JOHN MOORE: WE NEED TO CAPTURE MORE OF CALIFORNIA’S RAINFALL
Q:From wildfires to sea level rise, the climate emergency is increasingly affecting California. What immediate steps should California lawmakers be taking to address it?
A:
Wildfires can be
handled more directly. In Washington and Oregon a couple of summers ago there were many wildfires.
Law enforcement in each county captured several firebugs. They were caught, arrested and charged with arson. Some used delayed ignition devices which gave a few minutes for escape before the fire began.
In California, we think all wildfires are caused by downed power lines. It is very rare that we consider firebugs.
Q:
The governor’s pleas
to reduce water use have been widely met with indifference. What, if anything, should state lawmakers be doing to address drought conditions?
A:
Researchers Mary
Kang and Rob Jackson in their Stanford University study of 2016 showed that California has plenty of water.

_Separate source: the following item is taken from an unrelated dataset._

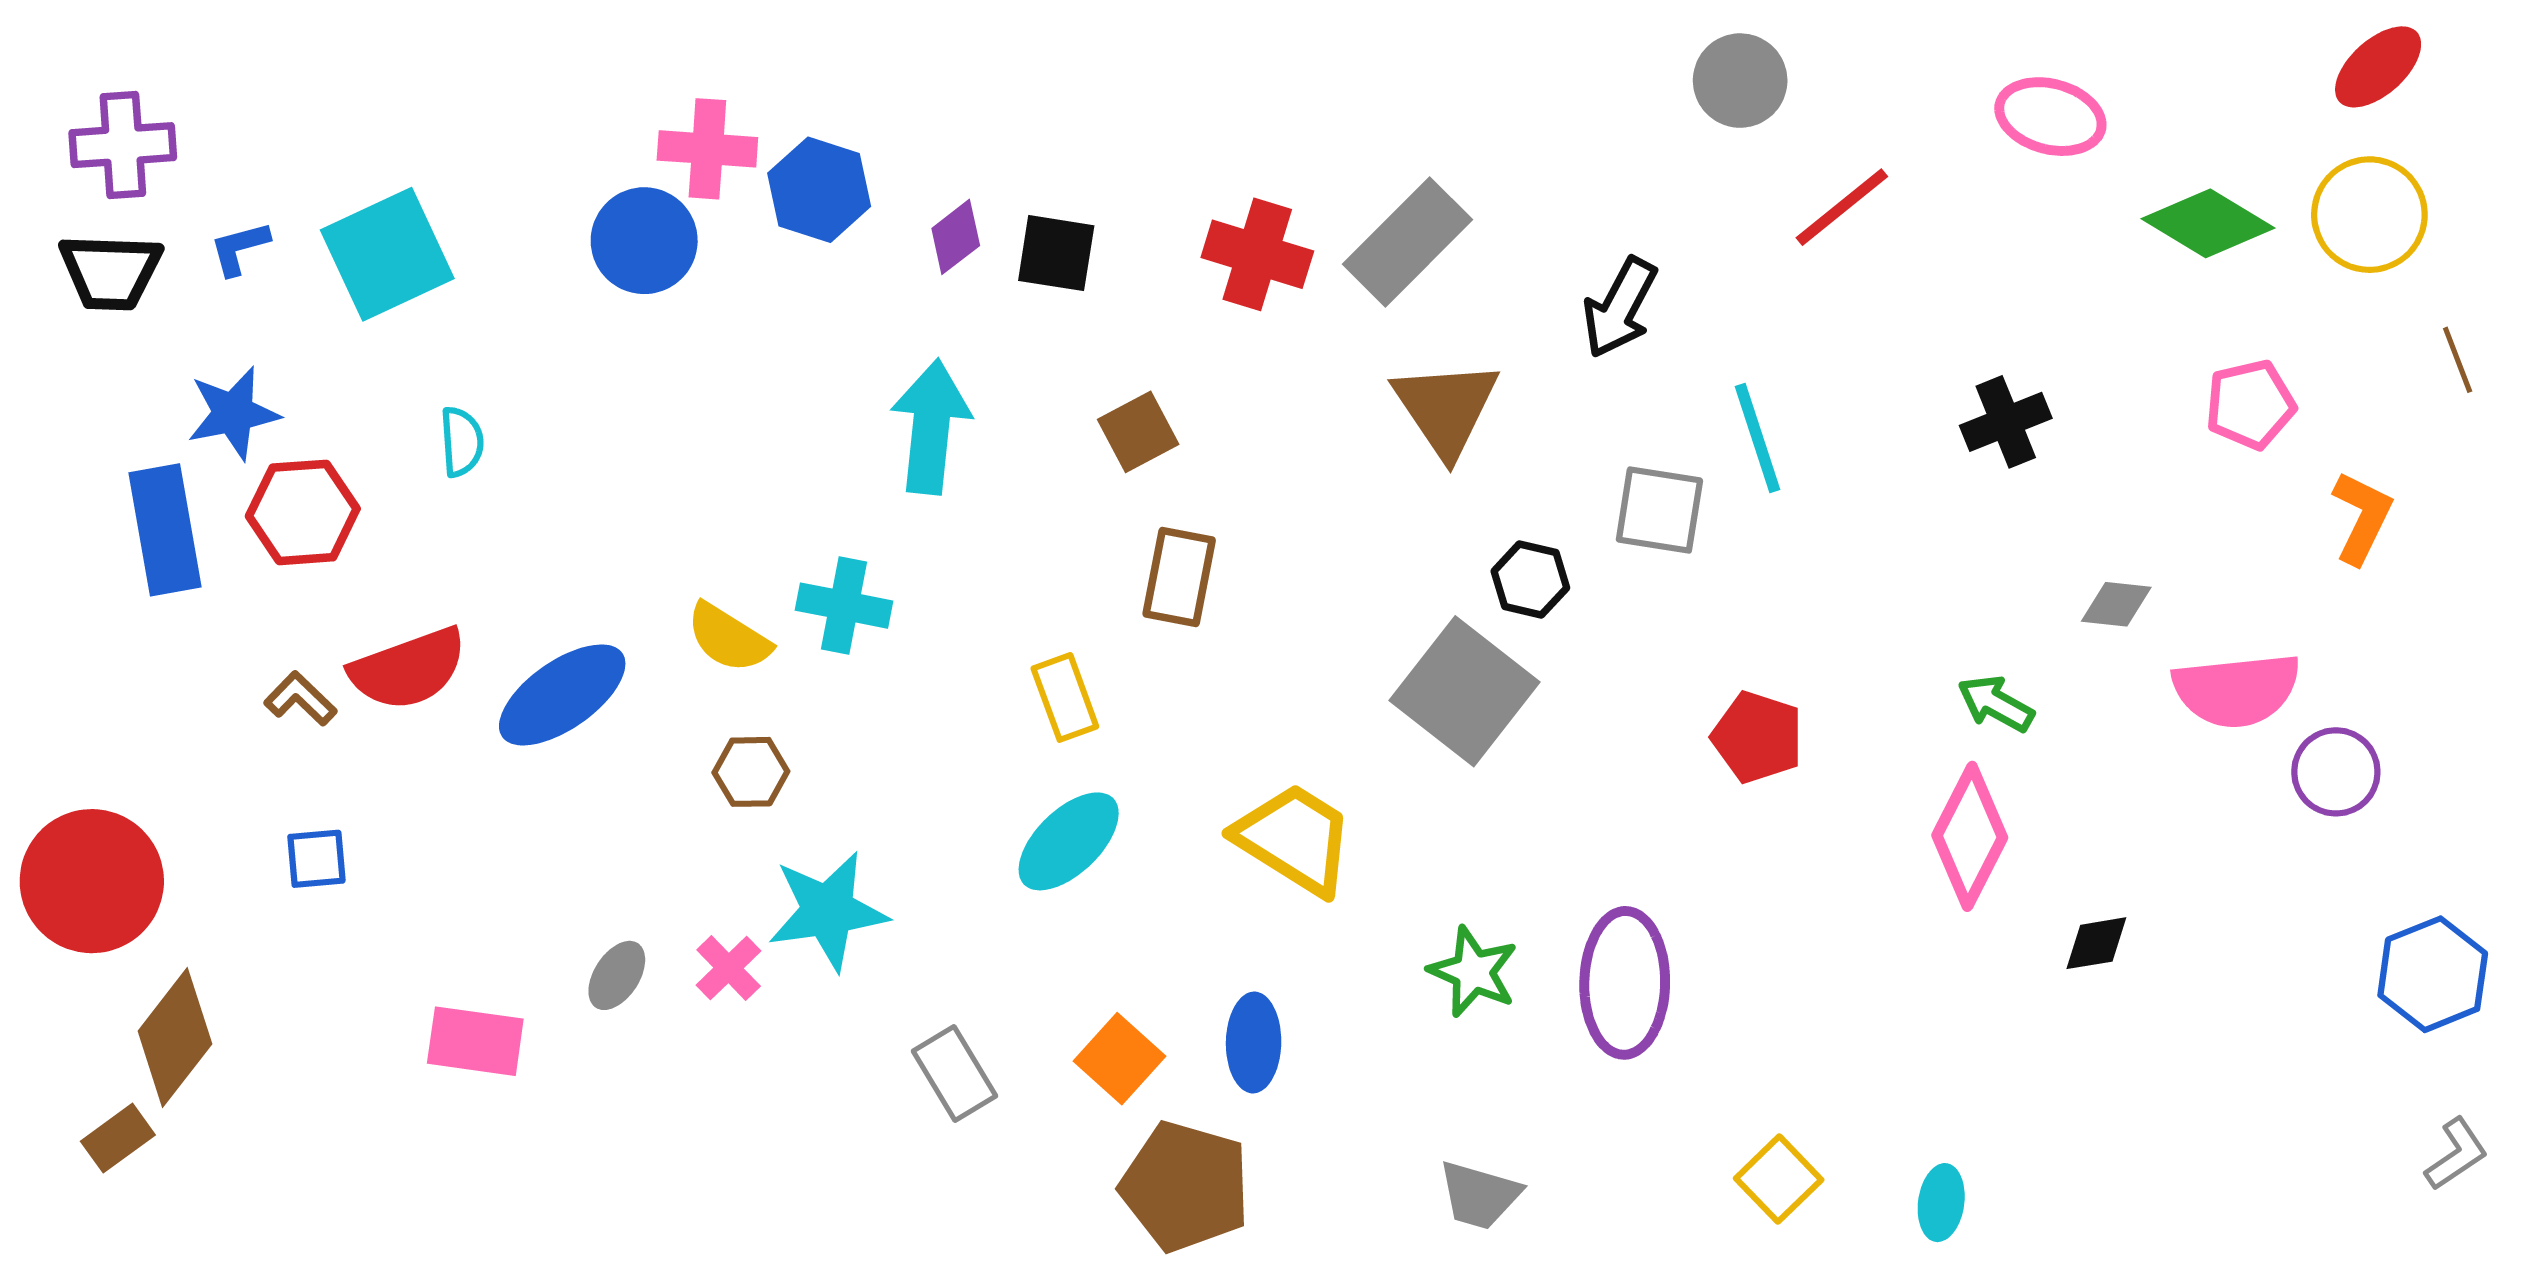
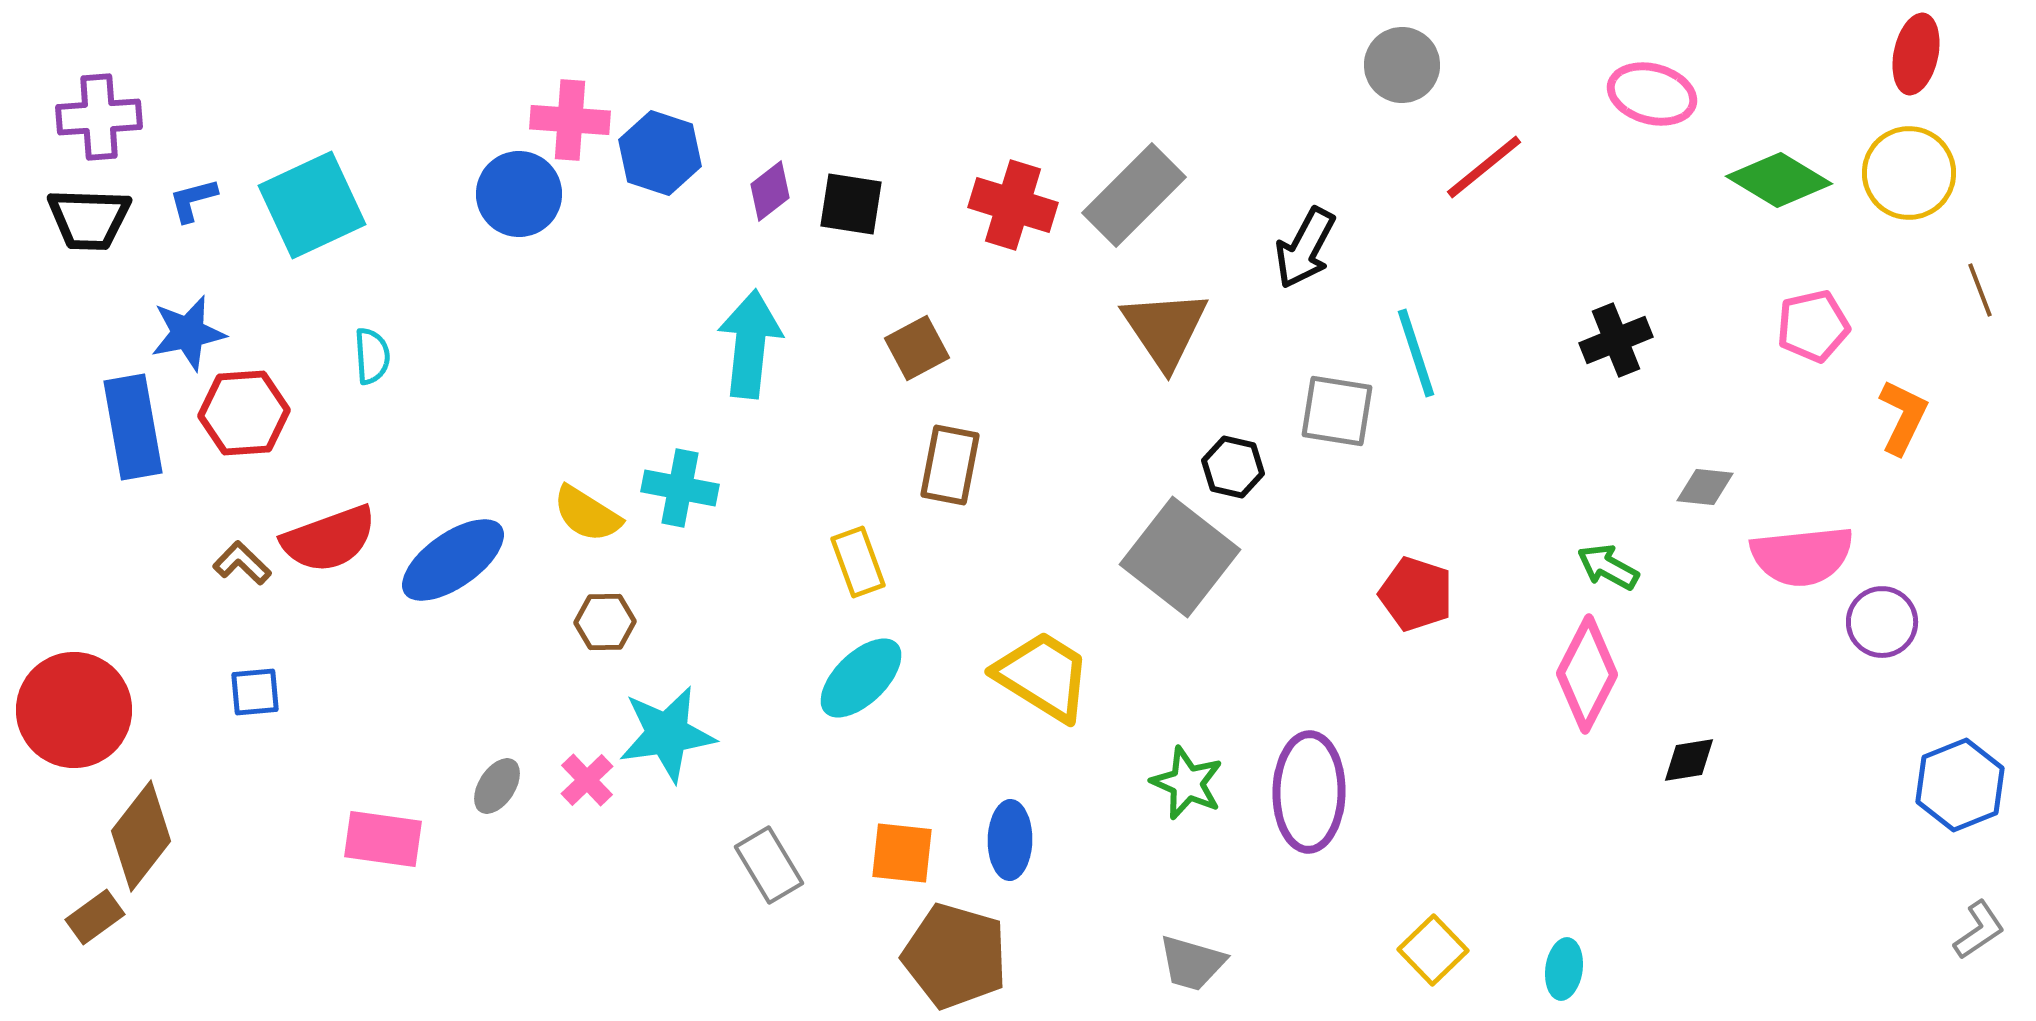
red ellipse: (2378, 67) -> (1916, 54), turned -36
orange square: (1120, 1059) -> (902, 853), turned -36

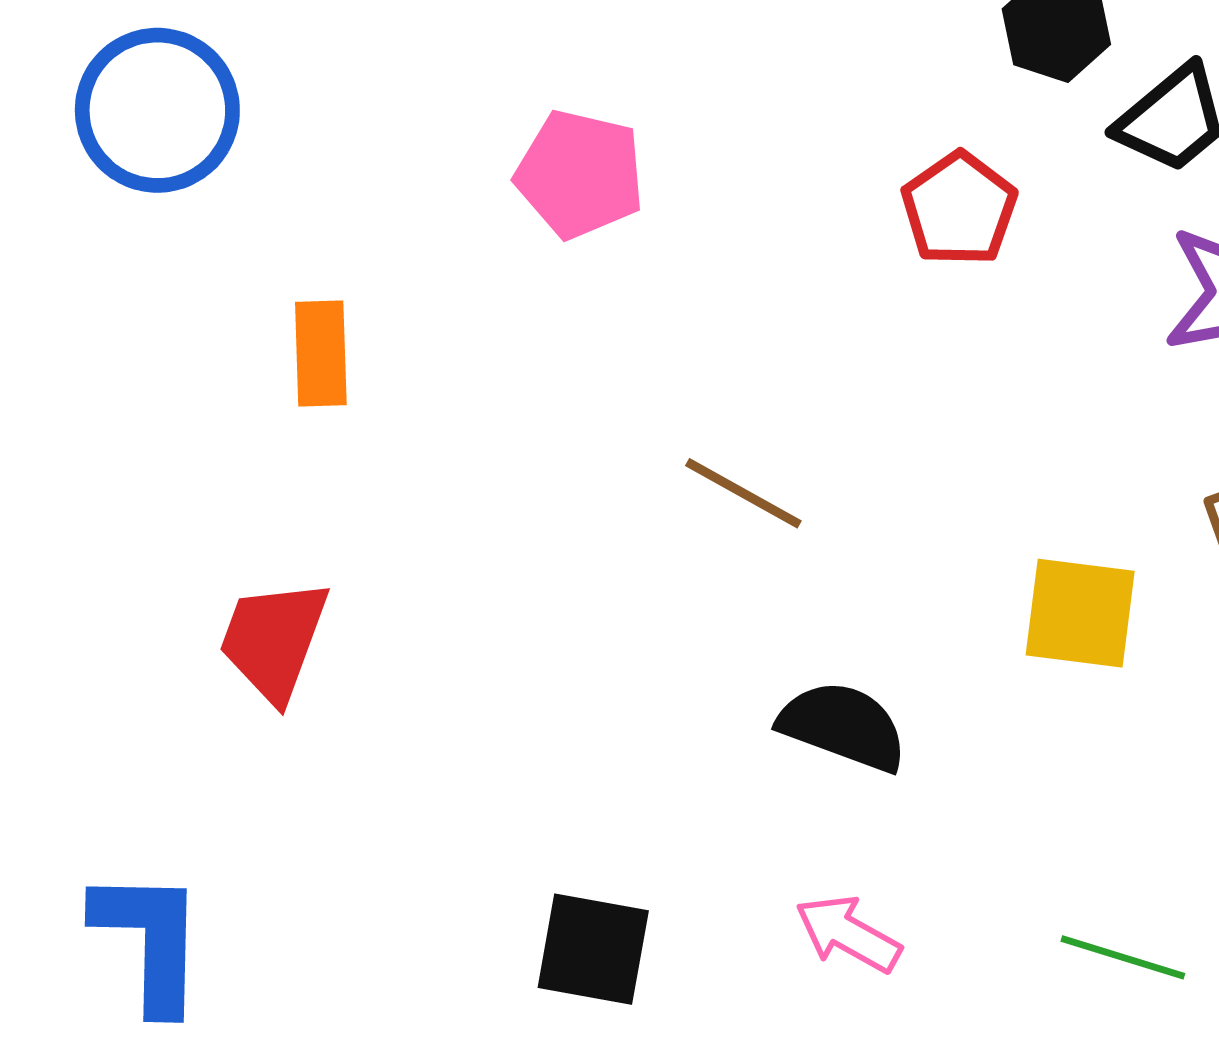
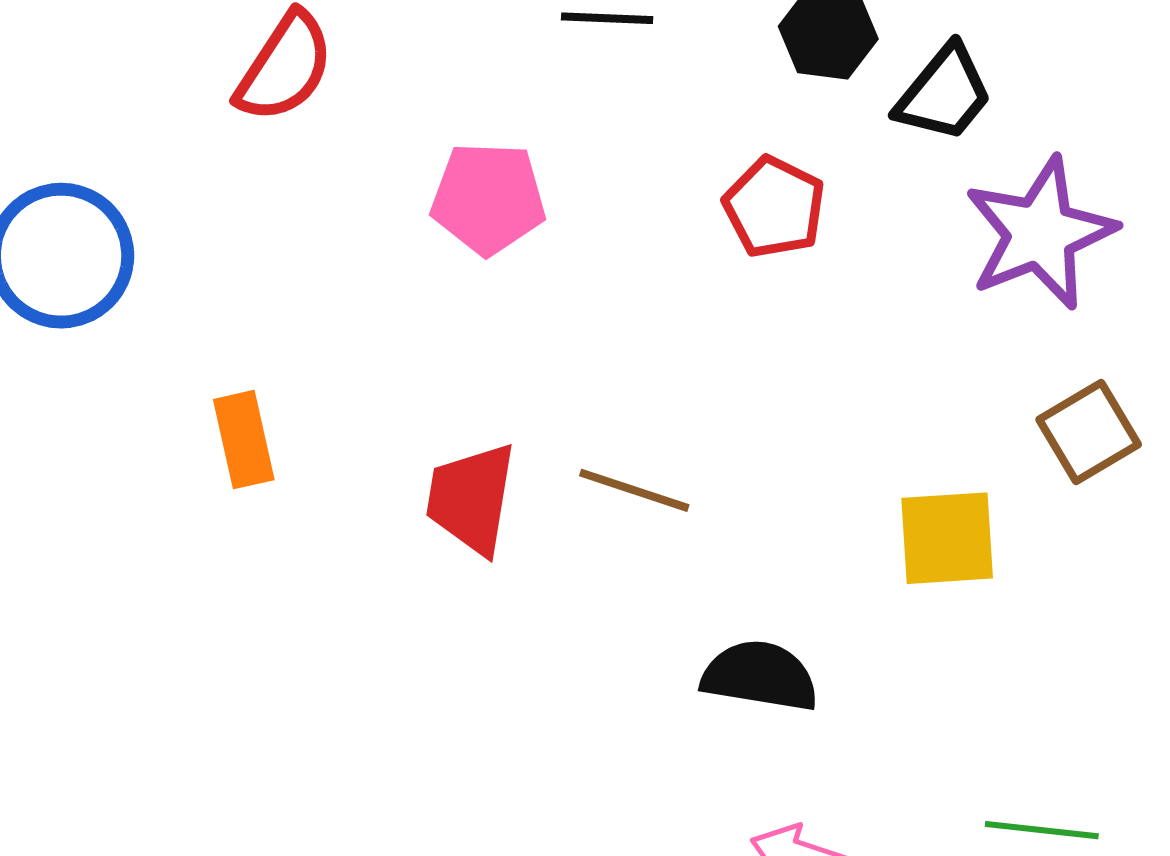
pink pentagon: (580, 174) -> (488, 198), moved
red trapezoid: (274, 640) -> (471, 498), moved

In their groundbreaking discovery of the large aquifer in Central California, they measured 2,700 cubic kilometers of water underground.
Much of it is drinkable under California law. Some is brackish, needing filtering before drinking. Still, it is much cheaper to purify than seawater.
We don’t take advantage of our odd but regular rainfall cycle. It is divided between a long drought followed by a short deluge.
If we captured just part of the excess deluge in additional storage, we wouldn’t go through shortage crises
in the drought cycle. There is plenty of water in the deluge to cover the consumption during the drought.
At 100 gallons per day per resident, assuming 39 million California residents, total individual water consumption per year is only about 5.25 million acre-feet. An acre-foot is equal to a football field with 1 foot of water evenly spread across the top which is equal to 326,000 gallons of water.
Residential customers are our lowest consumers of water.
Q:
What would you do to
address the surging gas prices in California?
A:
I would temporarily
suspend the $1.20 in state taxes per gallon and discard the metered mileage tax on individual automobiles.
Q:
How do you strike a
balance between reducing the state’s dependency on fossil fuels and addressing energy affordability issues, including the high cost of gasoline?
A:
“Fossil fuels” are a
misnomer, according to Dmitri Mendeleev, the father of the periodic table of the elements. He made this observation long ago in the 1880s. It’s taken a century or more for word to reach the U.S.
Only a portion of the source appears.